2. Whether it is right to expunge the evidence of DW1.
The arguments on the 1st issue formulated can be found at paragraphs 2.
12 – 2. 15 on pages 4 – 5 of the Brief of Argument. Submitting on the first Issue, learned counsel, posed the questions as to what the status of the evidence of DW1 should be and asked if the evidence was admissible in law or not, and further what weight may be attached to the evidence.
Learned counsel argued that the evidence of DW was relevant and therefore admissible for the defence to the main claim and in support of the counter claim; that the evidence was admissible in determining the questions in the suits before the court.
He submits that even if a witness in a suit dies before he was cross examined, his evidence in chief is admissible though its weight may be slight. The cases of R.V. Doolin JEBB CC 123, Ibadan Vs. Abadom, 24 Beav. 243 and People Vs. Cote 43 NY 508 cited with approval in phipson on Evidence 12th Edition paragraph 1591 at pages 656 and 658 were referred to and relied upon.
Learned counsel, submitted that the evidence of DW1 being admissible only had the hurdle of determining what weight to be ascribed to it. On the question of the weight, learned counsel submitted that, this depended on the circumstances of the case. It was pointed out that by section 189 of the evidence Act, the adverse party may cross examine the witness of his adversary. That it was a discretionary matter and the Respondent’s counsel who had dragged on three occasions without cross examining DW1 could not be compelled to do so. That the Evidence of DW1 admitted was valid and it was for the trial Judge to ascribe whatever weight deemed justified on it.
Learned counsel further submitted, that for the foot dragging of the learned counsel to the Respondent, up to the point of the death of DW1, it was obvious that the Respondent did not desire to cross examine the DW1.
That having had ample opportunities to cross examine the deceased witness (i.e.DW1), but not doing so will amount to failure to cross examine a witness. Learned counsel submitted that failure to cross examine a party or witness on any matter amounted to a tacit acceptance of the truth of the evidence of the witness. The case of Oforiete Vs. The State (2000) 12 NWLR (pt. 681) 451 page 91 paragraph D – E was referred to in support.
Referring to the Supreme Court decision in Okwa IWEREBOR & ORS. (1969) NSCC, learned counsel reiterated his submission that since the Respondent had the opportunity of cross examining the DW1, but wasted the opportunities, the fact that the use of that opportunity was not binding or mandatory, the subsequent death of the DW, did not render the admitted evidence invalid. That the evidence being valid and admissible should be accorded its full probative value.

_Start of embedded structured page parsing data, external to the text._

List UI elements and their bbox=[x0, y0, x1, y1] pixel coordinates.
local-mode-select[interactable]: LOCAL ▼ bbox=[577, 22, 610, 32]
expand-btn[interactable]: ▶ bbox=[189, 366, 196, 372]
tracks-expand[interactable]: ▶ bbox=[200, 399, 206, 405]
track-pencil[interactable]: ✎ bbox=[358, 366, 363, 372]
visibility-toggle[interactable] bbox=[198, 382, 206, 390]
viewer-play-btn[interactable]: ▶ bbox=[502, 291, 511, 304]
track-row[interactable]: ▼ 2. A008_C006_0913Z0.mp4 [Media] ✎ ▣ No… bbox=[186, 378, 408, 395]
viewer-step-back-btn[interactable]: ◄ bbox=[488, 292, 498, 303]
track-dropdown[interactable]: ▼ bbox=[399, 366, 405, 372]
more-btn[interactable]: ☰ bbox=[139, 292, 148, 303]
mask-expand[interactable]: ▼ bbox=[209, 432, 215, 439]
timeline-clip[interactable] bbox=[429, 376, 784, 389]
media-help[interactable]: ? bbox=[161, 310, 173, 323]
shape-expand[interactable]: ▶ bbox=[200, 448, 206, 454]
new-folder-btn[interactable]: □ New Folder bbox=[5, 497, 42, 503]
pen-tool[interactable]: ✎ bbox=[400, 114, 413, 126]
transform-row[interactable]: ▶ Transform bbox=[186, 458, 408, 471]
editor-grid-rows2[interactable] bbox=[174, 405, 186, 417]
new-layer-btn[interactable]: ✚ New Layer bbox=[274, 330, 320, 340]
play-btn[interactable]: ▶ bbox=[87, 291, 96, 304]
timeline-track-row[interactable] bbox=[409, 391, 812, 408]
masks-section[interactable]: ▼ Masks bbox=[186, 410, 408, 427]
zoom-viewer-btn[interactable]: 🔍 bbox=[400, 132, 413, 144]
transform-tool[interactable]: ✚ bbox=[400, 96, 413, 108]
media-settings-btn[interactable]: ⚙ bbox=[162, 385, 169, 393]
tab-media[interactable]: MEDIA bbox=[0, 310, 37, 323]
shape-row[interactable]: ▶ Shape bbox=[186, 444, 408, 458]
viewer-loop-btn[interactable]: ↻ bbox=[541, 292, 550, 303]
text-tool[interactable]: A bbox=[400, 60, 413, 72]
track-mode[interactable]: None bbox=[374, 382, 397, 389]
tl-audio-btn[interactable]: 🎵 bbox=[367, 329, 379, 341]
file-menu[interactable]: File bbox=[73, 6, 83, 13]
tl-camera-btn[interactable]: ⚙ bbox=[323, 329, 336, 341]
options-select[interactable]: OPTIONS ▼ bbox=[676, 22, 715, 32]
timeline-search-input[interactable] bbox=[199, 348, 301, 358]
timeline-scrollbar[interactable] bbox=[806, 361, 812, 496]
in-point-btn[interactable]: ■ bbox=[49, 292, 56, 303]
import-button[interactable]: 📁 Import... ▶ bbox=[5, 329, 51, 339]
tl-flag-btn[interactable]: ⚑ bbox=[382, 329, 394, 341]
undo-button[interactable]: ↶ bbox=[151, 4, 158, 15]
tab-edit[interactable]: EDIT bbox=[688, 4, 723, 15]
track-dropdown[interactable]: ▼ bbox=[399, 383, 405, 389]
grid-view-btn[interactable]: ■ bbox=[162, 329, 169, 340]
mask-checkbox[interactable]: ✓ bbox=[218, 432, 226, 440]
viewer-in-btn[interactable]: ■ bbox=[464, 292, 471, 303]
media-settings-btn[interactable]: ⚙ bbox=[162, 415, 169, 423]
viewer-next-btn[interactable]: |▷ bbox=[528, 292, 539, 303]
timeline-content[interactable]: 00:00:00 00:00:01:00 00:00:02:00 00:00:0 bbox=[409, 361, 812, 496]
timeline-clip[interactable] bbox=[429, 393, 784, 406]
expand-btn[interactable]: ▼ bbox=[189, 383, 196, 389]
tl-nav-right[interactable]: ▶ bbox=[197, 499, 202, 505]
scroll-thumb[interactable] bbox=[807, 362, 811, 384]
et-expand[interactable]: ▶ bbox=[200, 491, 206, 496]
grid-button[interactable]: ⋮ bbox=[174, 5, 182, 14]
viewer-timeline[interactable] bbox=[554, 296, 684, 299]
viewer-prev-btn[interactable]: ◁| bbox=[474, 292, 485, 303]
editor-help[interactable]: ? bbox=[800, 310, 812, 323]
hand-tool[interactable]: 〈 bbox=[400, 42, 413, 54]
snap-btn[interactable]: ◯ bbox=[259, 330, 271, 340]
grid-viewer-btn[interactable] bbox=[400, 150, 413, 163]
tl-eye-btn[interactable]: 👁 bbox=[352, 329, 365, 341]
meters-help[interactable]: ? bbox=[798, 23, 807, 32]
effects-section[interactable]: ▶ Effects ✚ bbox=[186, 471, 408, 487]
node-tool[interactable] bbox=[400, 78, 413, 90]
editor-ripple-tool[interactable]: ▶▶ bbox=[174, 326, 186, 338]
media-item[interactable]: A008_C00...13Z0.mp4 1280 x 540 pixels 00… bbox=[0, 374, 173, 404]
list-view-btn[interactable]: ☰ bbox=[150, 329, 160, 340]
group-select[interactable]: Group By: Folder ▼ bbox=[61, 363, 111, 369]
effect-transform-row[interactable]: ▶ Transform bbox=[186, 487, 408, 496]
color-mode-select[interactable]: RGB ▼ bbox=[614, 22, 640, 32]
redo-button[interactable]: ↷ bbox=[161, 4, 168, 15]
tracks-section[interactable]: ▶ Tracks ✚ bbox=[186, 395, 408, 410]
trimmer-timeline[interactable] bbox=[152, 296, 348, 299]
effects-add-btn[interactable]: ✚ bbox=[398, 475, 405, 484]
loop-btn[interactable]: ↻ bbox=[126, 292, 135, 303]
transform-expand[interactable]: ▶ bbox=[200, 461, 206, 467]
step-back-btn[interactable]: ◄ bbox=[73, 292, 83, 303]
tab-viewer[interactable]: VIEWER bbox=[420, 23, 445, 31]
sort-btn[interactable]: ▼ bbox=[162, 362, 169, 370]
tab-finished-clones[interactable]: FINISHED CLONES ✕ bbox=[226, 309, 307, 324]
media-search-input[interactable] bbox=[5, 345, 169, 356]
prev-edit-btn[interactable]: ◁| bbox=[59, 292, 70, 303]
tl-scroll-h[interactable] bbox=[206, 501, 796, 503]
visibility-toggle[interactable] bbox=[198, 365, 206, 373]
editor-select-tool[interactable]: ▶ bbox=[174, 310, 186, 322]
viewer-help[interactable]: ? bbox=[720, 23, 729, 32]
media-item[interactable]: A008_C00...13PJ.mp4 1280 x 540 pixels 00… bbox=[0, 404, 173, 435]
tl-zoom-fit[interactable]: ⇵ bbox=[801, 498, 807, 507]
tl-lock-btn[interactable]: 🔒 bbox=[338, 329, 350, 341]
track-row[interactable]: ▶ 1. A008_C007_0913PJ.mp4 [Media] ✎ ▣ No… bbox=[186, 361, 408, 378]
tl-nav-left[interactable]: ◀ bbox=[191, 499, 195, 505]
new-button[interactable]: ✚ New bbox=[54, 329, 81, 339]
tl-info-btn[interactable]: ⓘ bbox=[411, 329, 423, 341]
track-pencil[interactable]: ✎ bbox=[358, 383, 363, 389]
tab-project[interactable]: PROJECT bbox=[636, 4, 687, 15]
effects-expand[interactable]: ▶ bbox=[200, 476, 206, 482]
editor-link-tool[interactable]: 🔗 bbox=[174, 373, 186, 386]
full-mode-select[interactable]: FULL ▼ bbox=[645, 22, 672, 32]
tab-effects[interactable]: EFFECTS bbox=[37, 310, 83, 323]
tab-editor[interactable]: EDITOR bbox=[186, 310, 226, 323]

On this narrow issue I think the question of the invalidity of the evidence of DW1 does not arise at all. The said witness has not been shown to be an incompetent witness either on the ground of age, insanity or any of the disqualifying grounds under the evidence Act. There was no objection taken to his evidence being led. Being a competent witness, his admitted evidence forms part of the record of proceedings and shall be used in determining the suit. What is more, the DW1 as a defendant had filed a cross action i.e. a counter claim. The said action had not been concluded as yet. In law, a counter claim is a distinct and separate action, independent of the main claim. The counter claimant (DW1) had asked for Judgment per his counter claim. Wherein lies the Justice if his evidence is expunged peremptorily by so called operation of law or order of a court without a Judgment. In Ogbonda Vs. Eke (1998) 10 NWLR (Pt.568) 73 this court stated thus:
“It is not to be doubted that a counter claim is a separate action which for convenience a defendant may decide to subjoin to his statement of defence. It has all the features of a claim, hence a Plaintiff will need to file a defence to a counter claim and indeed if need be subjoin a counter claim to his defence. See also Ogbona Vs. Attorney General, Imo State (1992) 1 NWLR Pt. 202 647 at 675. The separateness of a counter claim is such that a Plaintiff may counter claim to a counter claim. See Entom Gibss & Co. Vs. Neville (1900) 2 QB 787.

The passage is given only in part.